**PROVIDED ENTRIES**
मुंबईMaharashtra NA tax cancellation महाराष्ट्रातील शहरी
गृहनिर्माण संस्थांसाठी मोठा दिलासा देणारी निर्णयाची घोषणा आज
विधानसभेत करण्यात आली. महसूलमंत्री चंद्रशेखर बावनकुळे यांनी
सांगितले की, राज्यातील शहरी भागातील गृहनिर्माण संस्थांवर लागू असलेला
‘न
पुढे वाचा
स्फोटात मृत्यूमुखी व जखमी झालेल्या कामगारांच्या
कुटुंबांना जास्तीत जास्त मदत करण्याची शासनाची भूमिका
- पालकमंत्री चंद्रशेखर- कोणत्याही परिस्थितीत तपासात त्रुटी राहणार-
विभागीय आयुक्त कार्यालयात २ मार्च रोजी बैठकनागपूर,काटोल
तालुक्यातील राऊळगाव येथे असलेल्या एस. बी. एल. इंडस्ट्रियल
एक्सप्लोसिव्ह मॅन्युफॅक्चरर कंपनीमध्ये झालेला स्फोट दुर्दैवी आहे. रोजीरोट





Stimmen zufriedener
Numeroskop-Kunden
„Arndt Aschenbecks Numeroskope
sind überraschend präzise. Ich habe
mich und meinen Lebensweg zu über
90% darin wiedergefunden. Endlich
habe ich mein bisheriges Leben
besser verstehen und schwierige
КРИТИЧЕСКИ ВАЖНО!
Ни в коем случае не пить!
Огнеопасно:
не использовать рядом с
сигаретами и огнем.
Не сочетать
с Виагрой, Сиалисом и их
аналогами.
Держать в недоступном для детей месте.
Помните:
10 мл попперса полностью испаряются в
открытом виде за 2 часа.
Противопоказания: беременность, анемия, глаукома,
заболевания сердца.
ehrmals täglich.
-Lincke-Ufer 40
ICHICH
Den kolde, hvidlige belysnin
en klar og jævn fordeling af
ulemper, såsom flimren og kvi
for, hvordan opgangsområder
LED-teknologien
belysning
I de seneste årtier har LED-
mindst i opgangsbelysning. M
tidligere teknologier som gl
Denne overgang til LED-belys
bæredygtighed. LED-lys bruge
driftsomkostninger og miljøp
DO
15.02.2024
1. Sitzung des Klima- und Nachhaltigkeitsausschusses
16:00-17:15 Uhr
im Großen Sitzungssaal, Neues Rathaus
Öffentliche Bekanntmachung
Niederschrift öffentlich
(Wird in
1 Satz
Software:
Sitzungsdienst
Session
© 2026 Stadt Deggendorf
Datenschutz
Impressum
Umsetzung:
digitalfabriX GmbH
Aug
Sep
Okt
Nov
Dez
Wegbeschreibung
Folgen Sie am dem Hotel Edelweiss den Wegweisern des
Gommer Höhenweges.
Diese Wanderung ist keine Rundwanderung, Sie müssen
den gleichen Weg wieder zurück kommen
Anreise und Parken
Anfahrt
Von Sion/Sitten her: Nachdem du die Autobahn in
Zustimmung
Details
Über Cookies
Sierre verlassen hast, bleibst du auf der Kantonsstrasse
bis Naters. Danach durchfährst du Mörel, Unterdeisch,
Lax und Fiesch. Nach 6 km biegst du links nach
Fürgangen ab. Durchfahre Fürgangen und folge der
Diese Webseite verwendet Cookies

**WORK TO COMPLETE**
Output the full listing above once again, verbatim.

**SOLUTION FOR THIS PROBLEM**
मुंबईMaharashtra NA tax cancellation महाराष्ट्रातील शहरी
गृहनिर्माण संस्थांसाठी मोठा दिलासा देणारी निर्णयाची घोषणा आज
विधानसभेत करण्यात आली. महसूलमंत्री चंद्रशेखर बावनकुळे यांनी
सांगितले की, राज्यातील शहरी भागातील गृहनिर्माण संस्थांवर लागू असलेला
‘न
पुढे वाचा
स्फोटात मृत्यूमुखी व जखमी झालेल्या कामगारांच्या
कुटुंबांना जास्तीत जास्त मदत करण्याची शासनाची भूमिका
- पालकमंत्री चंद्रशेखर- कोणत्याही परिस्थितीत तपासात त्रुटी राहणार-
विभागीय आयुक्त कार्यालयात २ मार्च रोजी बैठकनागपूर,काटोल
तालुक्यातील राऊळगाव येथे असलेल्या एस. बी. एल. इंडस्ट्रियल
एक्सप्लोसिव्ह मॅन्युफॅक्चरर कंपनीमध्ये झालेला स्फोट दुर्दैवी आहे. रोजीरोट





Stimmen zufriedener
Numeroskop-Kunden
„Arndt Aschenbecks Numeroskope
sind überraschend präzise. Ich habe
mich und meinen Lebensweg zu über
90% darin wiedergefunden. Endlich
habe ich mein bisheriges Leben
besser verstehen und schwierige
КРИТИЧЕСКИ ВАЖНО!
Ни в коем случае не пить!
Огнеопасно:
не использовать рядом с
сигаретами и огнем.
Не сочетать
с Виагрой, Сиалисом и их
аналогами.
Держать в недоступном для детей месте.
Помните:
10 мл попперса полностью испаряются в
открытом виде за 2 часа.
Противопоказания: беременность, анемия, глаукома,
заболевания сердца.
ehrmals täglich.
-Lincke-Ufer 40
ICHICH
Den kolde, hvidlige belysnin
en klar og jævn fordeling af
ulemper, såsom flimren og kvi
for, hvordan opgangsområder
LED-teknologien
belysning
I de seneste årtier har LED-
mindst i opgangsbelysning. M
tidligere teknologier som gl
Denne overgang til LED-belys
bæredygtighed. LED-lys bruge
driftsomkostninger og miljøp
DO
15.02.2024
1. Sitzung des Klima- und Nachhaltigkeitsausschusses
16:00-17:15 Uhr
im Großen Sitzungssaal, Neues Rathaus
Öffentliche Bekanntmachung
Niederschrift öffentlich
(Wird in
1 Satz
Software:
Sitzungsdienst
Session
© 2026 Stadt Deggendorf
Datenschutz
Impressum
Umsetzung:
digitalfabriX GmbH
Aug
Sep
Okt
Nov
Dez
Wegbeschreibung
Folgen Sie am dem Hotel Edelweiss den Wegweisern des
Gommer Höhenweges.
Diese Wanderung ist keine Rundwanderung, Sie müssen
den gleichen Weg wieder zurück kommen
Anreise und Parken
Anfahrt
Von Sion/Sitten her: Nachdem du die Autobahn in
Zustimmung
Details
Über Cookies
Sierre verlassen hast, bleibst du auf der Kantonsstrasse
bis Naters. Danach durchfährst du Mörel, Unterdeisch,
Lax und Fiesch. Nach 6 km biegst du links nach
Fürgangen ab. Durchfahre Fürgangen und folge der
Diese Webseite verwendet Cookies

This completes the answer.